Improved Quantization Strategies for Managing Heavy-tailed Gradients in Distributed Learning
Guangfeng Yan, Tan Li, Yuanzhang Xiao, Hanxu Hou, Linqi Song
TL;DR
This work tackles the communication bottleneck in distributed SGD by targeting heavy-tailed gradient distributions. It introduces a two-stage quantization framework that first truncates extreme gradient values with a threshold $\alpha$ and then applies quantization with a density $\lambda_s(g)$, providing unbiasedness guarantees and an explicit convergence bound that separates truncation bias from quantization variance. By assuming a power-law tail for gradient distributions, the authors derive principled methods to set $\alpha$ and design $\lambda_s(g)$, including uniform, nonuniform, and truncated bi-scaled schemes (TUQSGD, TNQSGD, TBQSGD), and prove corresponding convergence guarantees. Empirical results on MNIST with 8 clients show that truncation-based schemes outperform standard QSGD/NQSGD under fixed communication budgets, achieving higher test accuracy and better trading off communication with learning performance. Overall, the method offers a theoretically grounded path to robust, communication-efficient distributed learning in the presence of heavy-tailed gradient statistics.
Abstract
Gradient compression has surfaced as a key technique to address the challenge of communication efficiency in distributed learning. In distributed deep learning, however, it is observed that gradient distributions are heavy-tailed, with outliers significantly influencing the design of compression strategies. Existing parameter quantization methods experience performance degradation when this heavy-tailed feature is ignored. In this paper, we introduce a novel compression scheme specifically engineered for heavy-tailed gradients, which effectively combines gradient truncation with quantization.

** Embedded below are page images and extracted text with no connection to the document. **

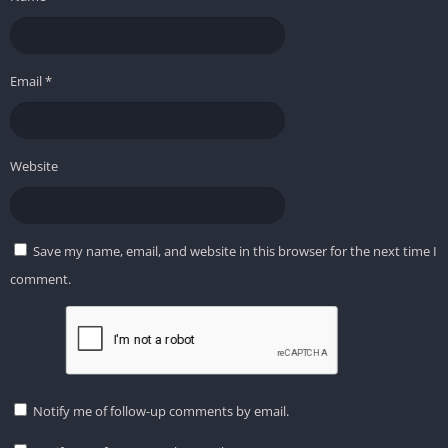
Email
*
Website
Save my name, email, and website in this browser for the next time I
comment.
Notify me of follow-up comments by email.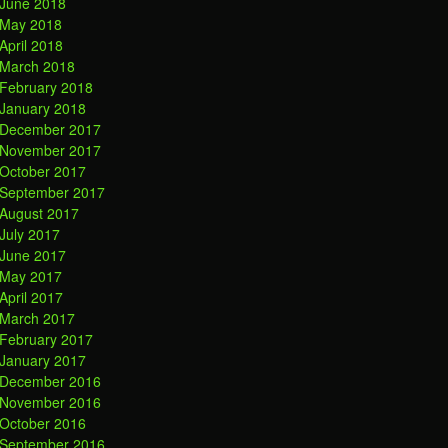
June 2018
May 2018
April 2018
March 2018
February 2018
January 2018
December 2017
November 2017
October 2017
September 2017
August 2017
July 2017
June 2017
May 2017
April 2017
March 2017
February 2017
January 2017
December 2016
November 2016
October 2016
September 2016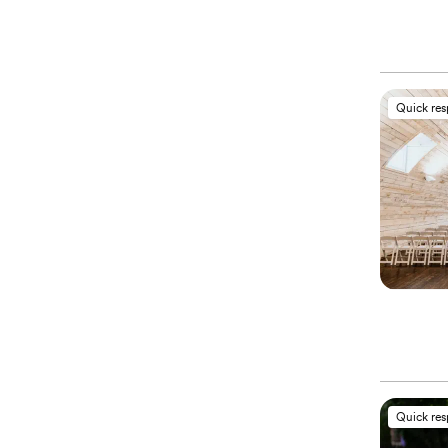
Quick re
Quick re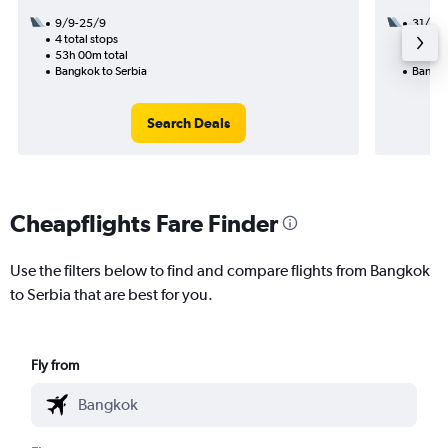
9/9-25/9
31/10
4 total stops
3 total
53h 00m total
47h 00
Bangkok to Serbia
Bangko
Search Deals
Cheapflights Fare Finder
Use the filters below to find and compare flights from Bangkok
to Serbia that are best for you.
Fly from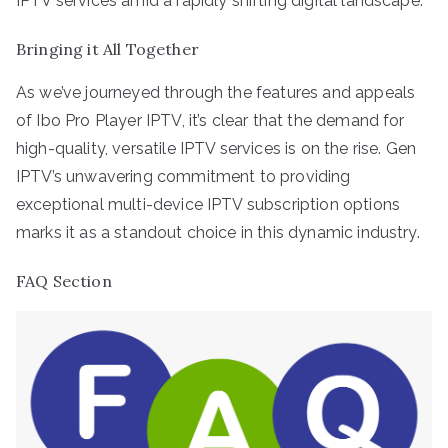
IPTV services amid a rapidly shifting digital landscape.
Bringing it All Together
As we’ve journeyed through the features and appeals
of Ibo Pro Player IPTV, it’s clear that the demand for
high-quality, versatile IPTV services is on the rise. Gen
IPTV’s unwavering commitment to providing
exceptional multi-device IPTV subscription options
marks it as a standout choice in this dynamic industry.
FAQ Section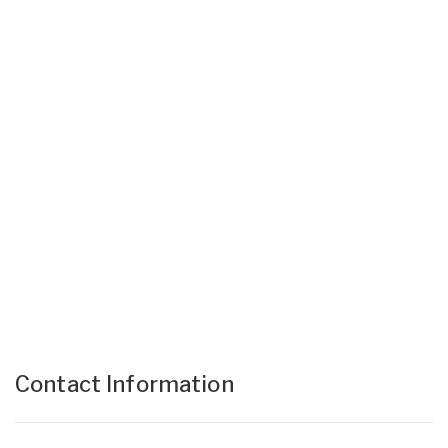
Contact Information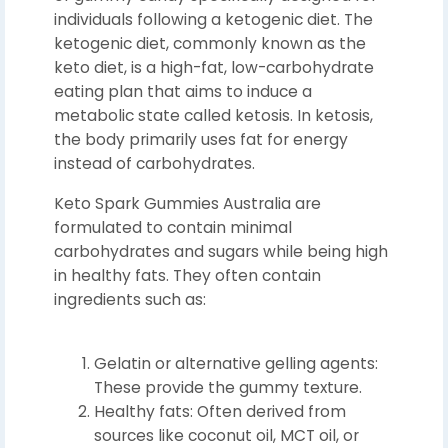
individuals following a ketogenic diet. The
ketogenic diet, commonly known as the
keto diet, is a high-fat, low-carbohydrate
eating plan that aims to induce a
metabolic state called ketosis. In ketosis,
the body primarily uses fat for energy
instead of carbohydrates.
Keto Spark Gummies Australia are
formulated to contain minimal
carbohydrates and sugars while being high
in healthy fats. They often contain
ingredients such as:
Gelatin or alternative gelling agents:
These provide the gummy texture.
Healthy fats: Often derived from
sources like coconut oil, MCT oil, or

This scheme is adeptly implemented within a communication-limited distributed Stochastic Gradient Descent (SGD) framework. We consider a general family of heavy-tail gradients that follow a power-law distribution, we aim to minimize the error resulting from quantization, thereby determining optimal values for two critical parameters: the truncation threshold and the quantization density. We provide a theoretical analysis on the convergence error bound under both uniform and non-uniform quantization scenarios. Comparative experiments with other benchmarks demonstrate the effectiveness of our proposed method in managing the heavy-tailed gradients in a distributed learning environment.